[Excerpted records]
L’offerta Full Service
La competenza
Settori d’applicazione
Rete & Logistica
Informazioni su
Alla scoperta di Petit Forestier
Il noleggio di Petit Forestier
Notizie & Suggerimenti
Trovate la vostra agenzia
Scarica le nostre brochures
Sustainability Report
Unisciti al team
[/Excerpted records]
**Instructions for the task**
Transcribe every entry, keeping each line exactly as it reads.

**Output for this exercise**
L’offerta Full Service
La competenza
Settori d’applicazione
Rete & Logistica
Informazioni su
Alla scoperta di Petit Forestier
Il noleggio di Petit Forestier
Notizie & Suggerimenti
Trovate la vostra agenzia
Scarica le nostre brochures
Sustainability Report
Unisciti al team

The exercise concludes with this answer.